- Born: 21 December 1940 Södermanland, Sweden
- Died: 6 January 2020 (aged 79)
- Occupation: biochemistry
- Known for: redox

= Arne Holmgren =

Swedish biochemist (1940–2020)

Arne Holmgren (21 December 1940 — 6 January 2020) was a Swedish biochemist known as a redox pioneer. He studied medicine at Uppsala University in 1962 and became a medical student. He received his Ph.D. in 1968 from the Karolinska Institute (KI) where he became associate professor in 1969, and became a certified doctor in 1974.

In the years 1970-1973, Holmgren was a senior lecturer in medical chemistry and 1973-1982 a research lecturer and assistant professor of medical chemistry. He was appointed professor of medical protein chemistry and enzymology at KI in 1983, and in 1991 professor of biochemistry and director of the Department of Biochemistry at the Medical Nobel Institute, KI.
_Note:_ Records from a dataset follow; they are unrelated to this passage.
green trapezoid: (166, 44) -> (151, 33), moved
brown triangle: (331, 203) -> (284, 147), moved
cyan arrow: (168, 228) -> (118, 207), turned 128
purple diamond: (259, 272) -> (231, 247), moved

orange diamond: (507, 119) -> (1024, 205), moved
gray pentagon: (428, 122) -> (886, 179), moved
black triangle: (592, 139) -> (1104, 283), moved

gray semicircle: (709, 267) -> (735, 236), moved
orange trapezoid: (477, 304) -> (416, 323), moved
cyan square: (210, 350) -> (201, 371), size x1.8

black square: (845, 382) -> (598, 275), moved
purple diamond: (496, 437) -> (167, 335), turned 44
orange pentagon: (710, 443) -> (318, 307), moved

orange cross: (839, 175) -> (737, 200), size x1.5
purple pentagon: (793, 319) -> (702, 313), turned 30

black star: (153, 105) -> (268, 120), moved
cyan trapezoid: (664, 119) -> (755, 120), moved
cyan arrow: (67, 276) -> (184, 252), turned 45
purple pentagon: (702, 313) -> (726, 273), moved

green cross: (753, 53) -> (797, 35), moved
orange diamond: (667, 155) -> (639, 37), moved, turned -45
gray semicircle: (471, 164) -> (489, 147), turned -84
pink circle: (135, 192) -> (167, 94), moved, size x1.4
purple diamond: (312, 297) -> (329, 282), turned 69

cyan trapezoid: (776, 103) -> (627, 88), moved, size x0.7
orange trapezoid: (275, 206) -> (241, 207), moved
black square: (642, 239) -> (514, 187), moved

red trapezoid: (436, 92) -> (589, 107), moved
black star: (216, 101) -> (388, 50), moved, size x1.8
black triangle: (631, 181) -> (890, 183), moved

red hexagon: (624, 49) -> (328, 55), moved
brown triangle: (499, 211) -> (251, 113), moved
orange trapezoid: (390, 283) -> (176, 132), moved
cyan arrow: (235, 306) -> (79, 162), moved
Holmgren's research pioneered the structure and function of thioredoxin and thioredoxin reductase and discovered glutaredoxins. His investigations clarified basic sulphur and selenium-dependent redox mechanisms crucial for DNA synthesis, defence against oxidative stress and redox signalling in all living cells from bacteria to nerve cells. His work remains of particular importance for cancer research and the treatment of infectious diseases and inflammation.

Holmgren was elected in 1991 as a member of the Academy of Sciences and became a member of the Nobel Assembly at the Karolinska Institutet. He was awarded several scientific prizes, including the Thé Svedberg Prize 1979, the Eric K Fernström Prize for Young Researchers at KI 1980, the Eric K Fernström Nordic Prize in Medical Research from Lund University in 1997 for "his pioneering studies of redoxin enzymes of central importance to the cell and life functions ". In 2006, he received the Abraham Spector Prize, Columbia University, New York and the Science and Humanity Prize from The Oxygen Club of California, Santa Barbara. Holmgren became Doctor Honoris causa at the University of Nancy, France in 2009.